• [WHAT TO PRODUCE] Please repeat the entire listing verbatim and keep the pictures out.

——

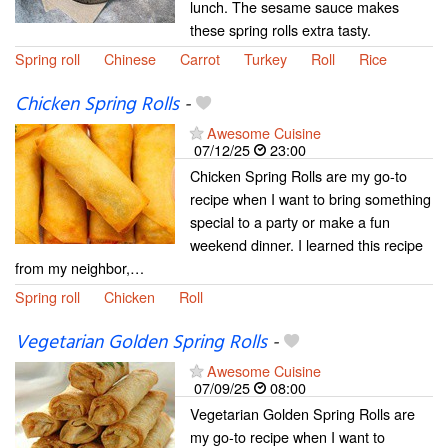
lunch. The sesame sauce makes
these spring rolls extra tasty.
Spring roll
Chinese
Carrot
Turkey
Roll
Rice
Chicken Spring Rolls
-
Awesome Cuisine
07/12/25
23:00
Chicken Spring Rolls are my go-to
recipe when I want to bring something
special to a party or make a fun
weekend dinner. I learned this recipe
from my neighbor,…
Spring roll
Chicken
Roll
Vegetarian Golden Spring Rolls
-
Awesome Cuisine
07/09/25
08:00
Vegetarian Golden Spring Rolls are
my go-to recipe when I want to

——

• [SOLUTION TO THIS PROBLEM]
lunch. The sesame sauce makes
these spring rolls extra tasty.
Spring roll
Chinese
Carrot
Turkey
Roll
Rice
Chicken Spring Rolls
-
Awesome Cuisine
07/12/25
23:00
Chicken Spring Rolls are my go-to
recipe when I want to bring something
special to a party or make a fun
weekend dinner. I learned this recipe
from my neighbor,…
Spring roll
Chicken
Roll
Vegetarian Golden Spring Rolls
-
Awesome Cuisine
07/09/25
08:00
Vegetarian Golden Spring Rolls are
my go-to recipe when I want to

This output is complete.